**Collected material**
○ ○ ○ ○ ○

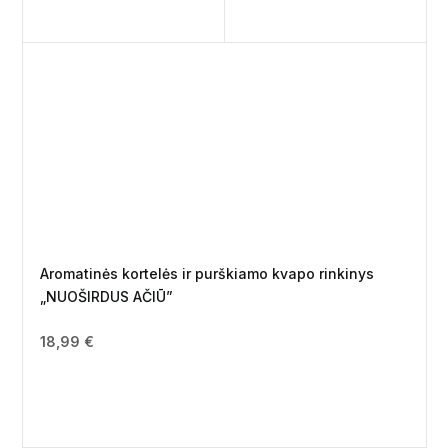
Aromatinės kortelės ir purškiamo kvapo rinkinys
„NUOŠIRDUS AČIŪ”
18,99
€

○ ○ ○ ○ ○

**Aim of the task**
Without any of its images, the data above should be returned exactly.

**Reply**
Aromatinės kortelės ir purškiamo kvapo rinkinys
„NUOŠIRDUS AČIŪ”
18,99
€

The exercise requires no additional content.